# Exercise details
Only the lines of the data holding the string "News" need to be returned.

# Data shown
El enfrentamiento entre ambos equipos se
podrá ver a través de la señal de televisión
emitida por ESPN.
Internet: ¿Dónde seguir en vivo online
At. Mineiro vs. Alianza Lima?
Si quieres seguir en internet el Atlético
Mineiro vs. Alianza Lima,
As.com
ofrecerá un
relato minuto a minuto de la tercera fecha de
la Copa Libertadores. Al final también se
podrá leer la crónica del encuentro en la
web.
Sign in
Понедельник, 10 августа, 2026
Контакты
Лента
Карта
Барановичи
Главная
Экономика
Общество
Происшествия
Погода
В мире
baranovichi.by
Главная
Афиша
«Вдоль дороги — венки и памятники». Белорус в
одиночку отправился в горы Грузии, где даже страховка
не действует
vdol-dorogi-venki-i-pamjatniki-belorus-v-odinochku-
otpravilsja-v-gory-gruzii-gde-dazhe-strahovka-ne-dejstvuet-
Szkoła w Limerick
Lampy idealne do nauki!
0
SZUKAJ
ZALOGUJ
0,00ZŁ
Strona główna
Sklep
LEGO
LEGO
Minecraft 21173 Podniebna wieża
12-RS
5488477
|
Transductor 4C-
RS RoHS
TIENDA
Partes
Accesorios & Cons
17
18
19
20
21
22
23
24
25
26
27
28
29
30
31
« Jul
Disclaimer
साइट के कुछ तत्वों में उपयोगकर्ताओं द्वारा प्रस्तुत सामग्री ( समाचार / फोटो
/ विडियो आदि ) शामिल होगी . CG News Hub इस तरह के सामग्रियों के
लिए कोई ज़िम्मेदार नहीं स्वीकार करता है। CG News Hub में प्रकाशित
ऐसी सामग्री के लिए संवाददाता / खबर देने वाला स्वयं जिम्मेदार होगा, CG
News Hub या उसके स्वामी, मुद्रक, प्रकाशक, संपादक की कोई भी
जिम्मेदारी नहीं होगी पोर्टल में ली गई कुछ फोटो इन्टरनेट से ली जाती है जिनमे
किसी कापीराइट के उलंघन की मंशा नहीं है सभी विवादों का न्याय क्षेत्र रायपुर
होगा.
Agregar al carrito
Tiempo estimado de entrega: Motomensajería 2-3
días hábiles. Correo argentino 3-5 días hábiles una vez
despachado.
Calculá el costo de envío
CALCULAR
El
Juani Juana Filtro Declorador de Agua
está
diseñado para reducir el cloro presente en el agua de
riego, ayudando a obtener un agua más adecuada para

# Task output
/ विडियो आदि ) शामिल होगी . CG News Hub इस तरह के सामग्रियों के
लिए कोई ज़िम्मेदार नहीं स्वीकार करता है। CG News Hub में प्रकाशित
News Hub या उसके स्वामी, मुद्रक, प्रकाशक, संपादक की कोई भी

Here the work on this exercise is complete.